Lehto Hanna-Riikka, Wang Yidi, Manning Katharine A, Lakin Joshua R, O'Shea Lauren K, Landzberg Michael J, Orkaby Ariela R, Desai Akshay S, Tulsky James A, Jain Nelia, Bernacki Rachelle E
Department of Psychosocial Oncology and Palliative Care, Dana Farber Cancer Institute, Boston, Massachusetts.
Harvard Medical School, Boston, Massachusetts.
JHLT Open. 2024 Apr 9;4:100092. doi: 10.1016/j.jhlto.2024.100092. eCollection 2024 May.
Patients undergoing evaluation for advanced heart failure therapies (AHT) are at a critical juncture of their illness. Guidelines recommend shared decision-making with patients and caregivers; however, the approach and content of these discussions are unknown.

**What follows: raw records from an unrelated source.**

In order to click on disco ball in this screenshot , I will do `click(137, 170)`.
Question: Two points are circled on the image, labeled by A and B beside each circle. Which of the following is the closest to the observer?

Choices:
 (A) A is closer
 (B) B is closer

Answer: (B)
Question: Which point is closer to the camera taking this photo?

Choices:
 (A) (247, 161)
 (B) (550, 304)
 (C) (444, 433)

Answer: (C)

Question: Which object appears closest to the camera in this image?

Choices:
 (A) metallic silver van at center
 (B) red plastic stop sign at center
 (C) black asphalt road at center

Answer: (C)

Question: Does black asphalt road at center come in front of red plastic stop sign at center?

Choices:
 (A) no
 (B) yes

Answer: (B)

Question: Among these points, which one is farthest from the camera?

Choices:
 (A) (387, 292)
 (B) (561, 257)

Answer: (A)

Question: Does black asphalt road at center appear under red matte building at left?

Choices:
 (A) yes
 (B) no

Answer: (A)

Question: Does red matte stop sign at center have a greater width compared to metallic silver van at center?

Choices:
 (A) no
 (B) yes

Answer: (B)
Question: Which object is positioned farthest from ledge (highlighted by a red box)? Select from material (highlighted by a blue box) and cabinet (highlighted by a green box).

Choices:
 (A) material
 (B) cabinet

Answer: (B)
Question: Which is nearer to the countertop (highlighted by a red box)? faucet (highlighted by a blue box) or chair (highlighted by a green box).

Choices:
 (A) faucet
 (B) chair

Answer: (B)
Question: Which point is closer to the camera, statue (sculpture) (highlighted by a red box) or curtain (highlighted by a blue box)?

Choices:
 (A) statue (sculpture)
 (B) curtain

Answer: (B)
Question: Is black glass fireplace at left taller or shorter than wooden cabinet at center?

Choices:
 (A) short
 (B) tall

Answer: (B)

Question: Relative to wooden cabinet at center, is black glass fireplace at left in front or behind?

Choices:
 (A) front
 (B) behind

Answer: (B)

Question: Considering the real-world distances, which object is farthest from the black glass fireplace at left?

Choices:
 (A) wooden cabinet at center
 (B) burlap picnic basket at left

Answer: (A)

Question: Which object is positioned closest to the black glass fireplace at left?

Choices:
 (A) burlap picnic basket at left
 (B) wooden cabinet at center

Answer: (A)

Patients referred to a specialty palliative care service during AHT evaluation between October 2018 and September 2022 were identified from electronic health care records. Goals of care conversations documented in an advance care planning module were analyzed for participants, content, and timing before the transplant selection committee meeting. Primary outcomes included the prevalence of documented hopes, worries, shared prognostic communication, illness understanding, treatment expectations, and information preferences. Patients were followed for a minimum of 6 months to evaluate secondary processes and clinical outcomes.

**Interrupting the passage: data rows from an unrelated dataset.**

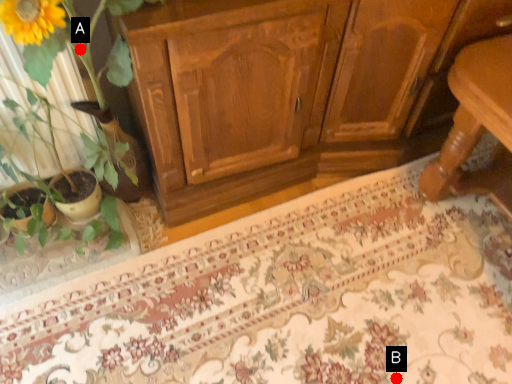 Question: Two points are circled on the image, labeled by A and B beside each circle. Which of the following is the farthest from the observer?

Choices:
 (A) A is further
 (B) B is further

Answer: (B) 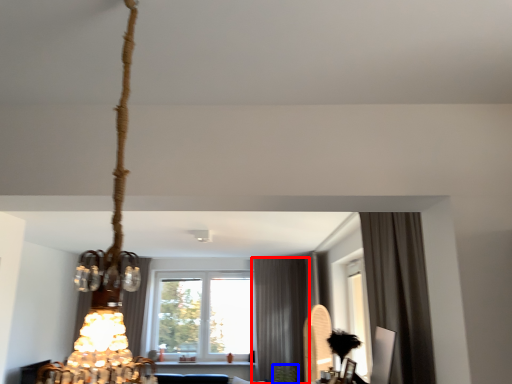 Question: Which object is further to the camera taking this photo, curtain (highlighted by a red box) or plant (highlighted by a blue box)?

Choices:
 (A) curtain
 (B) plant

Answer: (A)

Ninety-four patients (mean age 52.8 years, 76.6% male) met the criteria. Most patients (97.9%, = 92) had illness understanding documented. In initial discussions, 76.3% ( = 71) hoped to "live longer" and 67.7% ( = 63) to "be independent"; thematic analysis supported these hopes with 91.0% of patients expecting "better functionality." Most patients preferred multimodal information and communication. During follow-up, 27.7% ( = 26) had treatment decisions deferred at the initial committee presentation, and 43.6% ( = 41) were reviewed at multiple selection committee meetings. By the end of the study period, 53.2% ( = 50) underwent one or more AHT and 24.5% ( = 23) had died.
Patients undergoing the AHT evaluation process face considerable uncertainty. A standardized approach by a specialty palliative care service elicits patients' illness understanding, hopes, worries, treatment expectations, and information preferences to promote shared decision-making at this critical time.
接受晚期心力衰竭治疗(AHT)评估的患者正处于疾病的关键阶段。指南建议与患者及其护理人员共同进行决策;然而,这些讨论的方式和内容尚不清楚。
从电子医疗记录中识别出2018年10月至2022年9月期间在AHT评估期间转诊至专科姑息治疗服务机构的患者。分析了在预先护理计划模块中记录的护理目标对话的参与者、内容以及在移植选择委员会会议之前的时间安排。主要结果包括记录在案的希望、担忧、共同的预后沟通、疾病理解、治疗期望和信息偏好的发生率。对患者进行至少6个月的随访,以评估次要过程和临床结果。
94名患者(平均年龄52.8岁,76.6%为男性)符合标准。大多数患者(97.9%[n = 92])有疾病理解记录。在最初的讨论中,76.3%(n = 71)希望“活得更长”,67.7%(n = 63)希望“独立”;主题分析支持了这些希望,91.0%的患者期望“功能更好”。大多数患者更喜欢多模式信息和沟通。在随访期间,27.7%(n = 26)在最初的委员会报告中推迟了治疗决策,43.6%(n = 41)在多次选择委员会会议上接受了审查。到研究期结束时,53.2%(n = 50)接受了一种或多种AHT,24.5%(n = 23)已经死亡。
接受AHT评估过程的患者面临相当大的不确定性。专科姑息治疗服务机构采用标准化方法可引发患者对疾病的理解、希望、担忧、治疗期望和信息偏好,以在这个关键时期促进共同决策。